Your objective: Repeat the records below word for word and omit each image.

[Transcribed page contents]
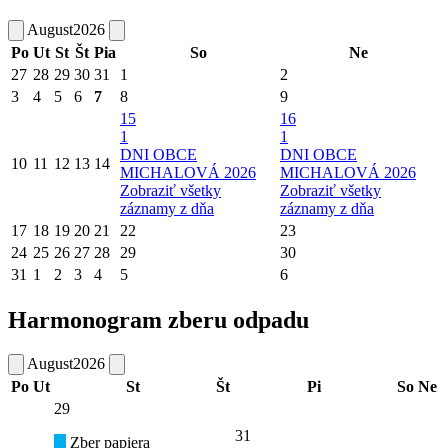
August
2026
Po
Ut
St
Št
Pia
So
Ne
27
28
29
30
31
1
2
3
4
5
6
7
8
9
15
16
1
1
DNI OBCE
DNI OBCE
10
11
12
13
14
MICHALOVÁ 2026
MICHALOVÁ 2026
Zobraziť všetky
Zobraziť všetky
záznamy z dňa
záznamy z dňa
17
18
19
20
21
22
23
24
25
26
27
28
29
30
31
1
2
3
4
5
6
Harmonogram zberu odpadu
August
2026
Po
Ut
St
Št
Pi
So
Ne
29
31
Zber papiera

Task answer:
August
2026
Po
Ut
St
Št
Pia
So
Ne
27
28
29
30
31
1
2
3
4
5
6
7
8
9
15
16
1
1
DNI OBCE
DNI OBCE
10
11
12
13
14
MICHALOVÁ 2026
MICHALOVÁ 2026
Zobraziť všetky
Zobraziť všetky
záznamy z dňa
záznamy z dňa
17
18
19
20
21
22
23
24
25
26
27
28
29
30
31
1
2
3
4
5
6
Harmonogram zberu odpadu
August
2026
Po
Ut
St
Št
Pi
So
Ne
29
31
Zber papiera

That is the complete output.